_Dataset entries_
***

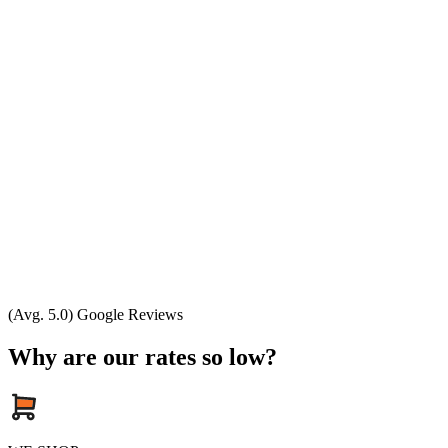
(Avg. 5.0) Google Reviews
Why are our rates so low?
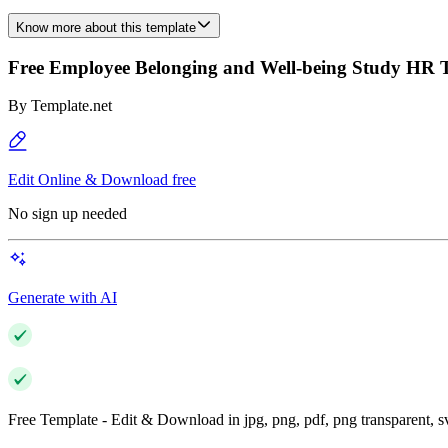
Know more about this template
Free Employee Belonging and Well-being Study HR 
By
Template.net
Edit Online & Download free
No sign up needed
Generate with AI
Free Template - Edit & Download in jpg, png, pdf, png transparent, 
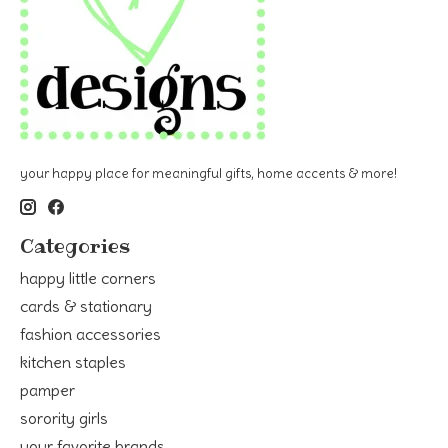
your happy place for meaningful gifts, home accents & more!
Categories
happy little corners
cards & stationary
fashion accessories
kitchen staples
pamper
sorority girls
your favorite brands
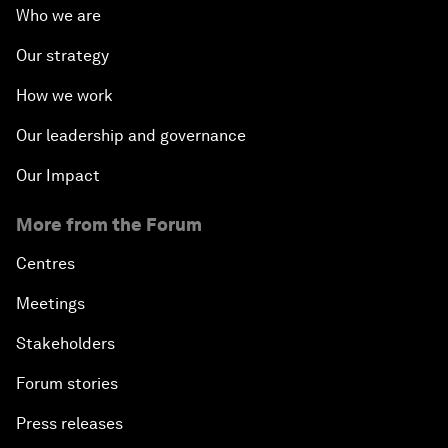
Who we are
Our strategy
How we work
Our leadership and governance
Our Impact
More from the Forum
Centres
Meetings
Stakeholders
Forum stories
Press releases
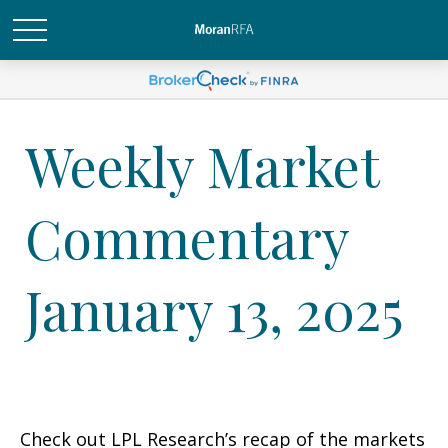
Weekly Market
Commentary
January 13, 2025
Check out LPL Research’s recap of the markets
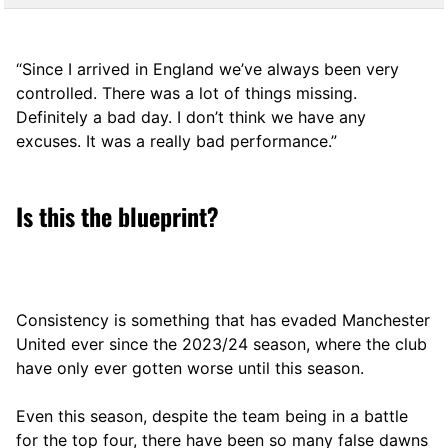
“Since I arrived in England we’ve always been very
controlled. There was a lot of things missing.
Definitely a bad day. I don’t think we have any
excuses. It was a really bad performance.”
Is this the blueprint?
Consistency is something that has evaded Manchester
United ever since the 2023/24 season, where the club
have only ever gotten worse until this season.
Even this season, despite the team being in a battle
for the top four, there have been so many false dawns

***

_WHAT YOU ARE ASKED TO DO_
The lines to restate word for word run from the line that contains "Free Template - Edit" through the end of the entries above, both ends included. Leave out all pictures and write nothing else.

_RESULT_
Free Template - Edit & Download in jpg, png, pdf, png transparent, 
your happy place for meaningful gifts, home accents & more!
Categories
happy little corners
cards & stationary
fashion accessories
kitchen staples
pamper
sorority girls
your favorite brands
Who we are
Our strategy
How we work
Our leadership and governance
Our Impact
More from the Forum
Centres
Meetings
Stakeholders
Forum stories
Press releases
Weekly Market
Commentary
January 13, 2025
Check out LPL Research’s recap of the markets
“Since I arrived in England we’ve always been very
controlled. There was a lot of things missing.
Definitely a bad day. I don’t think we have any
excuses. It was a really bad performance.”
Is this the blueprint?
Consistency is something that has evaded Manchester
United ever since the 2023/24 season, where the club
have only ever gotten worse until this season.
Even this season, despite the team being in a battle
for the top four, there have been so many false dawns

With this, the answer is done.